A lawsuit filed against the Montana Lottery this week threatens to heap further delays on the launch of the state’s sports betting market.
Governor Steve Bullock signed a bill into law last May that legalized sports betting, and gave the Lottery powers to oversee it. But Billings-based investment group Arete says there was nothing in the bill that prevents it from applying for a license.
The Lottery disagrees, arguing that only bars, taverns, and restaurants with specific liquor licenses are eligible.
Uniquely in Montana, most gambling is tied to liquor licensing. Businesses must have an alcoholic beverages license before they can conduct certain gambling activities, such as live card games, sports tab games, and video gambling machines. That means almost all off-reservation gaming takes place at bars and taverns.
Confusion has arisen because at no point did the bill signed by the governor mention that sports betting would be restricted to venues with liquor licenses, although an amendment to this effect was added to the bill afterwards.
In its original form, the bill merely stipulated that sports-betting applicants must possess an existing gambling operator license, which Arete says it does.
Casino.org has been unable to discover what type of gambling the company operates, although holders of gambling operator licenses who do not also have the required liquor license are permitted to offer bingo and keno, according to the Gambling Control Division of the Montana Department of Justice.

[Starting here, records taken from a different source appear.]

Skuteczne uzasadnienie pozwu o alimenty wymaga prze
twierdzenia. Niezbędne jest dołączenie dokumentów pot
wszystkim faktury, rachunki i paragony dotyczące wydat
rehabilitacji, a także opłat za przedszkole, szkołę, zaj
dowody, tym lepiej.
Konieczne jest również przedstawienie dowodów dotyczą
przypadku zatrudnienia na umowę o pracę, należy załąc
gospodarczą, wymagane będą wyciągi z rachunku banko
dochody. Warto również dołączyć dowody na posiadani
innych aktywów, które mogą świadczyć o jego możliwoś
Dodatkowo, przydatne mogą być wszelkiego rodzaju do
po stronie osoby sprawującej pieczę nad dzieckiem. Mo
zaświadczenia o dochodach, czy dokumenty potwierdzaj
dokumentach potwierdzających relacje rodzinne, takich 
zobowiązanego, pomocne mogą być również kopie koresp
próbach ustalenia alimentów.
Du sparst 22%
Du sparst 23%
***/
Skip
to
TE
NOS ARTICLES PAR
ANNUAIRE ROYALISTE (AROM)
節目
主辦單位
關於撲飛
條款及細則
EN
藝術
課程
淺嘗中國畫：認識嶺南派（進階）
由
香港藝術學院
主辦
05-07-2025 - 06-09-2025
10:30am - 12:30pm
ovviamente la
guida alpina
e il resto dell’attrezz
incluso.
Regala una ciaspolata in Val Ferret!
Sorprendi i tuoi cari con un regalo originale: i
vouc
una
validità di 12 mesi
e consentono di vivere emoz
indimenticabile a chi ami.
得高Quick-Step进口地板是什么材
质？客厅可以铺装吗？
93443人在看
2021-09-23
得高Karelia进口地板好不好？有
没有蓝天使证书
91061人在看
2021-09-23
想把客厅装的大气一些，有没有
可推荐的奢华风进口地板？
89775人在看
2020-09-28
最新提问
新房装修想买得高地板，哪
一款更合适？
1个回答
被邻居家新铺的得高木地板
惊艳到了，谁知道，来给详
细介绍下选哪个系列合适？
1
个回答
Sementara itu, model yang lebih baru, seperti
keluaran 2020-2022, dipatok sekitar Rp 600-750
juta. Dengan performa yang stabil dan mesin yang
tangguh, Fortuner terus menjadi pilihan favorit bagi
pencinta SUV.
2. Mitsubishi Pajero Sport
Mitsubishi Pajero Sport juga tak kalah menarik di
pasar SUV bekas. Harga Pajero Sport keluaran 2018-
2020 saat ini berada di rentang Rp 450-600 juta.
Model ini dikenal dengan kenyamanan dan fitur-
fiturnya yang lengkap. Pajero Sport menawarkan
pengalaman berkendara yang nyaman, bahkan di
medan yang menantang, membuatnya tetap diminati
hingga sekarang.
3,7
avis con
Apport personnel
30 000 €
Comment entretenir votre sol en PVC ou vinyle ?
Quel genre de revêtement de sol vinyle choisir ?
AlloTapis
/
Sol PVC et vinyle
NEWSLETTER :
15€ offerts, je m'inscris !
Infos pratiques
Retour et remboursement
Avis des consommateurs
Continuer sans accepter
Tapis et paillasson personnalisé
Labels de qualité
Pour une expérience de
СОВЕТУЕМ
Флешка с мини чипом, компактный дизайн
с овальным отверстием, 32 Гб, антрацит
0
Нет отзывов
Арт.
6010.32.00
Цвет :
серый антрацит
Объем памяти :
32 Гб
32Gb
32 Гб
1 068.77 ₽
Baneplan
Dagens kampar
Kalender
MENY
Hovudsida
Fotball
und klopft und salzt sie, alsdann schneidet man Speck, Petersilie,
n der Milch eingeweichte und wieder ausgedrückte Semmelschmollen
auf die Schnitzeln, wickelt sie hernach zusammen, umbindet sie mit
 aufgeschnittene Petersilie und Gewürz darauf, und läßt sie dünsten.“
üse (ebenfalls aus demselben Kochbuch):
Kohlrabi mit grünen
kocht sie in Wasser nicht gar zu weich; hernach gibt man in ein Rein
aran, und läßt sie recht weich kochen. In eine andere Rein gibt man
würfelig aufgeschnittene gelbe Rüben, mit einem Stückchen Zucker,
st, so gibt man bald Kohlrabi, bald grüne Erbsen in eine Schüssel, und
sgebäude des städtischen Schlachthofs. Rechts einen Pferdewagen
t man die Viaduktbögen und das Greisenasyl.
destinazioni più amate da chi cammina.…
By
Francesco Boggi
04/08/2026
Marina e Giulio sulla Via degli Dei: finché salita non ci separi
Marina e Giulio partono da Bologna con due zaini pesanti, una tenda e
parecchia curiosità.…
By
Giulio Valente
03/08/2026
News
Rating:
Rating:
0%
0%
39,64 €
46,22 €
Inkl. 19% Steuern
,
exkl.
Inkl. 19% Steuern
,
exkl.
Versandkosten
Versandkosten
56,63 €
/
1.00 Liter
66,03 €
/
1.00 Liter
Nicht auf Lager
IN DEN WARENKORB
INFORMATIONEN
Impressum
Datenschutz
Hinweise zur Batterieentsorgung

Arete is asking that the group be granted a sports betting license without the alcohol permit, and is seeking an injunction preventing the Lottery from issuing any sports betting licenses until the lawsuit is resolved.
Lottery Doing Its Job
The Lottery counters that the bill gave it authority to establish a set of regulations to govern the new sports betting market and the licensing of its operators, and the amendment to the bill was its attempt to clarify that part of the law.
The Lottery noted that there was testimony on the bill that requested sports betting be permissible in bars and taverns only, which demonstrated that this was the intention of its authors, it said.
It also questions the allegation in Arete’s filing that the group “will sustain money damages if an injunction is not granted,” which it argues, “does not constitute irreparable harm under Montana law.”
The lawsuit could well prove to be an unwelcome distraction for the Lottery, which is tasked with overseeing the licensing of up to 1,500 locations throughout Montana and had hoped the market would be up and running before the end of 2019.